Das sind die fünf Hauptforderungen:
1. Stromversorgungssicherheit herstellen a) Massnahmen ergreifen, damit Gaskraftwerke als Überbrückungstechnologie zur Abwendung einer Strommangellage eingesetzt werden, und b) die Konzerne wieder vermehrt in der Schweiz investieren, um die Auslandabhängigkeit zu vermindern.
2. Verantwortlichkeiten regeln: Kurzfristig bis 2025 muss das Krisenmanagement auf allen Staatsebenen vorbereitet werden, sodass bei einem Stromversorgungsunterbruch rasch und zielgerichtet gehandelt werden kann.
3. Technologieoffen in Forschung investieren: Der Regierungsrat wird aufgefordert, eine Forschungsoffensive zu lancieren, welche möglichst CO2-neutralen Technologien zur Verbesserung der Stromversorgungssicherheit Schub verleiht und auf Bundesebene ist das Forschungsverbot aufzuheben.
4. Verfahren beschleunigen: Wir fordern die Ausweitung des Meldeverfahrens für Wärmepumpen, den Abbau von Bürokratie und die Überprüfung der verwaltungsinternen Haltung, dass ein Heizungsersatz kein öffentliches Interesse hat.
5. Anreize schaffen: Mit gezielten steuerlichen Anreizen wollen wir den Ausbau der erneuerbaren Energie fördern. Beispielsweise soll der Bau einer PV-Anlage auch bei einem Neubau steuerlich abzugsfähig sein.
Die FDP Aargau und die freisinnige Grossratsfraktion werden in diesem Bereich aktiv und hartnäckig bleiben, damit die geforderten Massnahmen auch konkrete Formen annehmen.
Dossier Stromversorgungssicherheit
Alle Vorstösse und weitere Aktivitäten im Zusammenhang mit der Thematik sind aufgeschaltet auf unserer Website:
AEW und Axpo sollen vermehrt in Versorgungssicherheit investieren
Die FDP-Fraktion fordert den Regierungsrat in einer Motion auf, im Rahmen der Eigentümerstrategie sicherzustellen, dass die Axpo Holding AG (Axpo) und die AEW Energie AG (AEW) verstärkt in der Schweiz in die $chweizer Versorgungssicherheit investieren, um der drohenden Versorgungslücke im Winter entgegenzuwirken.

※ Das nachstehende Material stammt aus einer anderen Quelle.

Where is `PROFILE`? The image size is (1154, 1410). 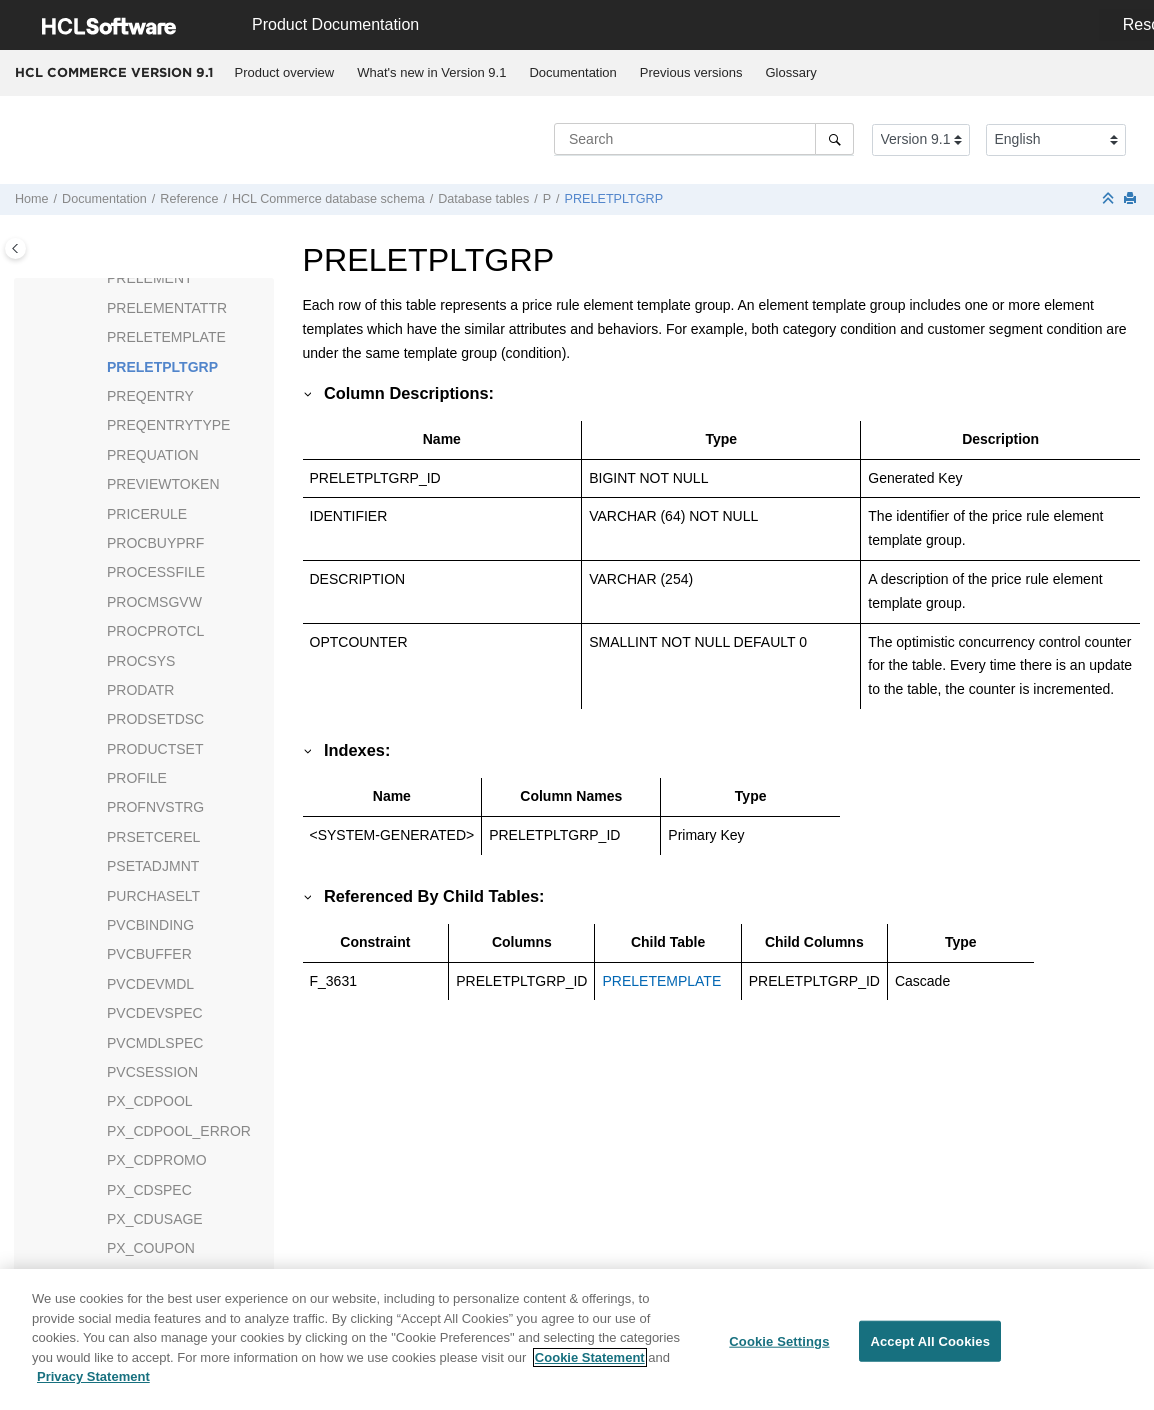 PROFILE is located at coordinates (137, 778).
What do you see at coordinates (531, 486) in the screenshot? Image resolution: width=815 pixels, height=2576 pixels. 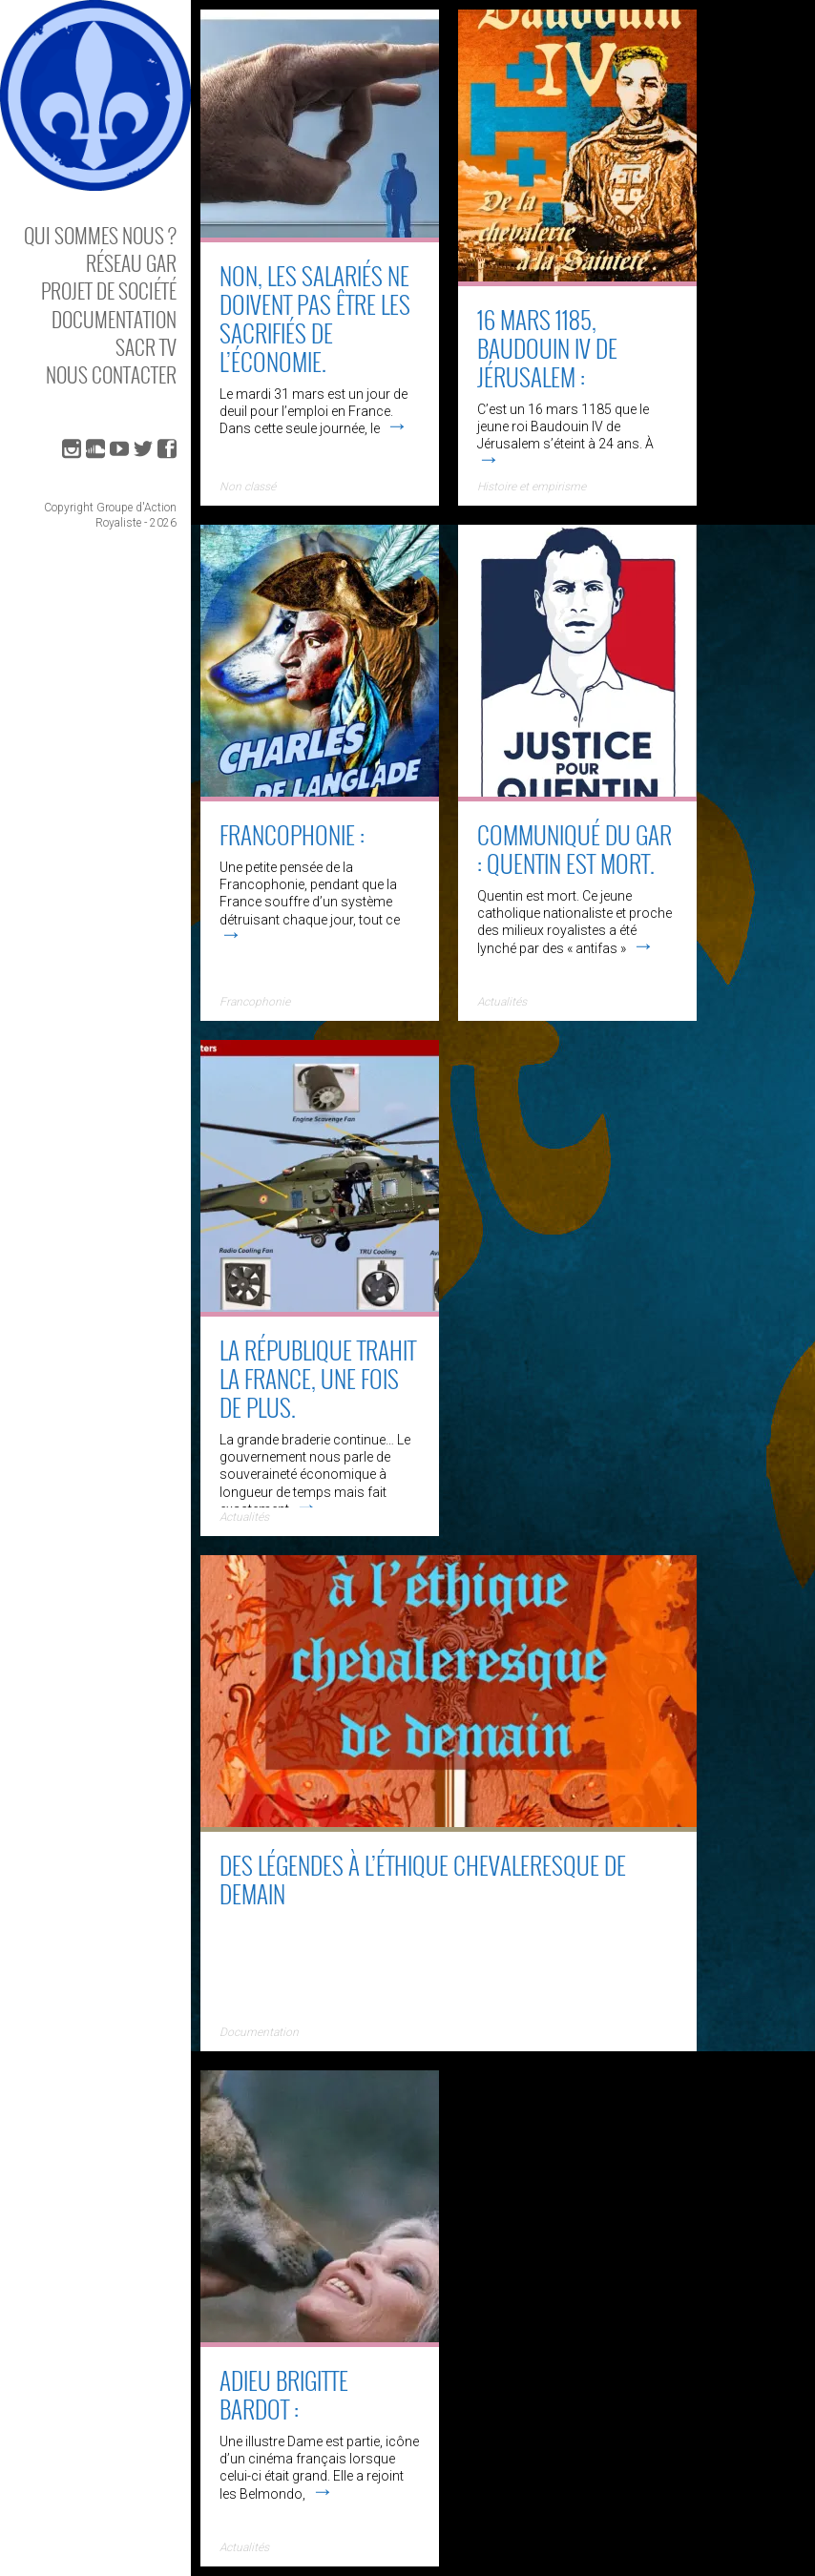 I see `Histoire et empirisme` at bounding box center [531, 486].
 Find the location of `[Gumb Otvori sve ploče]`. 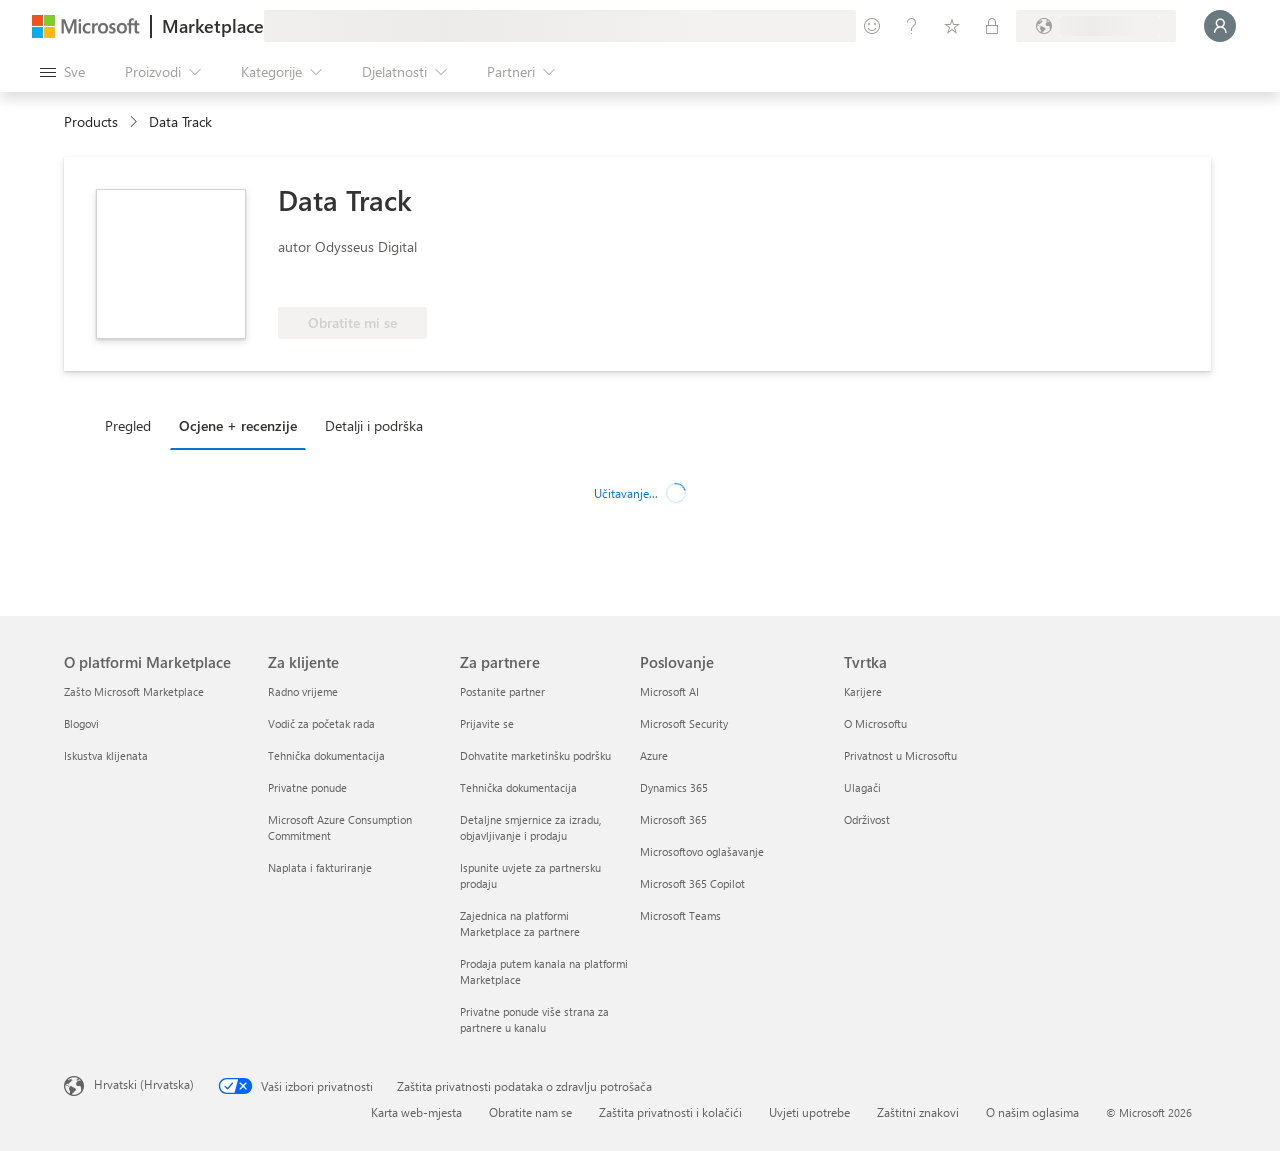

Gesellschaft und Wirtschaft müssen jederzeit mit genügend Energie versorgt werden. Spätestens ab 2025 droht der Schweiz in den Wintermonaten eine Strommangellage. Die drohende Winterstromlücke lässt sich nur mit gezielten Investitionen in einen Energiemix stopfen, der einerseits eine konstante Versorgung garantiert und anderseits den Anspruch der Nachhaltigkeit erfüllt. Der Regierungsrat muss proaktiv auf das Investitionsverhalten der Axpo und der AEW Einfluss nehmen. Die Investitionen müssen wieder verstärkt der inländischen Versorgungssicherheit dienen.
Risiken minimieren
Der Stromimport aus dem Ausland ist mit Risiken verbunden. Vor allem dann, wenn der Strom in grossen Teilen von Europa als Folge der EU-Klimapolitik (Green Deal) und dem KKW-Ausstieg in Deutschland knapp werden wird. Mit den für diesen Fall in der EU ab 2025 geplanten Netznutzungs-Restriktionen kann der im Ausland produzierte Strom nicht mehr in ausreichender Menge in die Schweiz transportiert werden. Die Investitionen im Ausland in die Stromproduktion nützen in diesem Fall kaum etwas. Deshalb gehören die Investitionen in die Versorgungssicherheit zurück in die Schweiz. Wir wollen damit keinen Heimatschutz betreiben und sprechen den Nutzen von Auslandinvestitionen nicht komplett in Abrede. Beispielsweise können Investitionen in PV-Anlagen in Südeuropa sinnvoll sein, um mit dem Strom Synful oder Wasserstoffgas herzustellen. Beides könnte problemlos transportiert werden und würde einen wesentlichen Beitrag zur Versorgungssicherheit zum Betreiben der geplanten Gaskraftwerke leisten.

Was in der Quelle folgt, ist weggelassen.